Repeat the data as given. Images do not go in the copy.

• _DATASET EXCERPTS_
++++++++

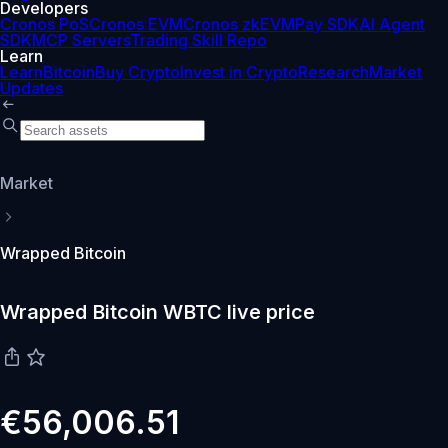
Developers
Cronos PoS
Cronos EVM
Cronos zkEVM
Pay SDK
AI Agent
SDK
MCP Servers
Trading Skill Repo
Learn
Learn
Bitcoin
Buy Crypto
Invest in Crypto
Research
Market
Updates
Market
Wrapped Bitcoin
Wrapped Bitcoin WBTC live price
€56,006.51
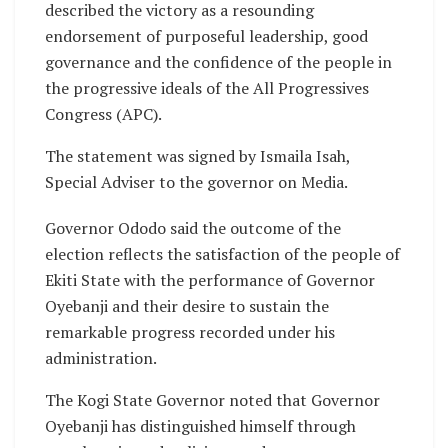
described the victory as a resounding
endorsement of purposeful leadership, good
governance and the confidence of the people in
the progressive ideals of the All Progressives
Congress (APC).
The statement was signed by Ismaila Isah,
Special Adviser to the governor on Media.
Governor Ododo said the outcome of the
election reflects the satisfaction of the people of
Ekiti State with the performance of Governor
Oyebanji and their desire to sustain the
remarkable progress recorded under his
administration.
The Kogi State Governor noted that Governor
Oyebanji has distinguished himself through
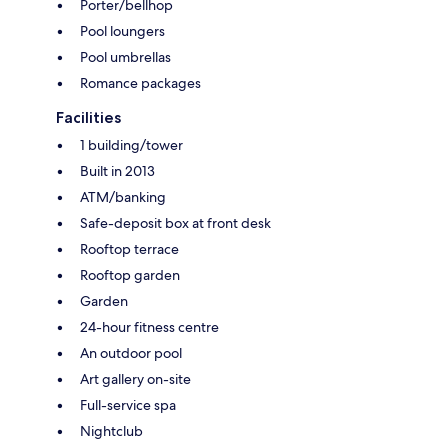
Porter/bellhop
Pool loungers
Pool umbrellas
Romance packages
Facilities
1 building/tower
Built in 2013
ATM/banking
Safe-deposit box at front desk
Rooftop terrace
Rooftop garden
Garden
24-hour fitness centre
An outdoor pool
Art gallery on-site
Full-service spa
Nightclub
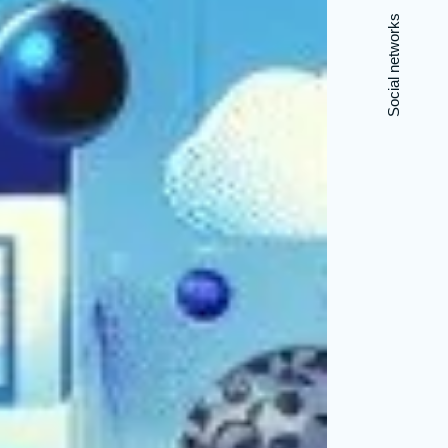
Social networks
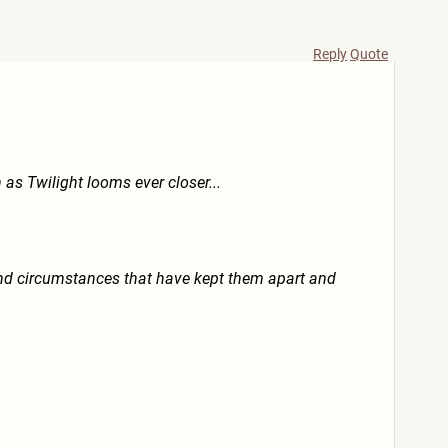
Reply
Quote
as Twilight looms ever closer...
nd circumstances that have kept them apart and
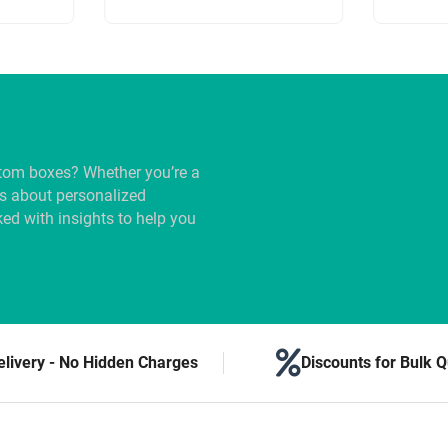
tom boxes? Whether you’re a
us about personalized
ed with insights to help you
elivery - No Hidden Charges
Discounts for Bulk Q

++++++++

• _EXPECTED OUTPUT_
Developers
Cronos PoS
Cronos EVM
Cronos zkEVM
Pay SDK
AI Agent
SDK
MCP Servers
Trading Skill Repo
Learn
Learn
Bitcoin
Buy Crypto
Invest in Crypto
Research
Market
Updates
Market
Wrapped Bitcoin
Wrapped Bitcoin WBTC live price
€56,006.51
described the victory as a resounding
endorsement of purposeful leadership, good
governance and the confidence of the people in
the progressive ideals of the All Progressives
Congress (APC).
The statement was signed by Ismaila Isah,
Special Adviser to the governor on Media.
Governor Ododo said the outcome of the
election reflects the satisfaction of the people of
Ekiti State with the performance of Governor
Oyebanji and their desire to sustain the
remarkable progress recorded under his
administration.
The Kogi State Governor noted that Governor
Oyebanji has distinguished himself through
Porter/bellhop
Pool loungers
Pool umbrellas
Romance packages
Facilities
1 building/tower
Built in 2013
ATM/banking
Safe-deposit box at front desk
Rooftop terrace
Rooftop garden
Garden
24-hour fitness centre
An outdoor pool
Art gallery on-site
Full-service spa
Nightclub
Social networks
Reply
Quote
as Twilight looms ever closer...
nd circumstances that have kept them apart and
tom boxes? Whether you’re a
us about personalized
ed with insights to help you
elivery - No Hidden Charges
Discounts for Bulk Q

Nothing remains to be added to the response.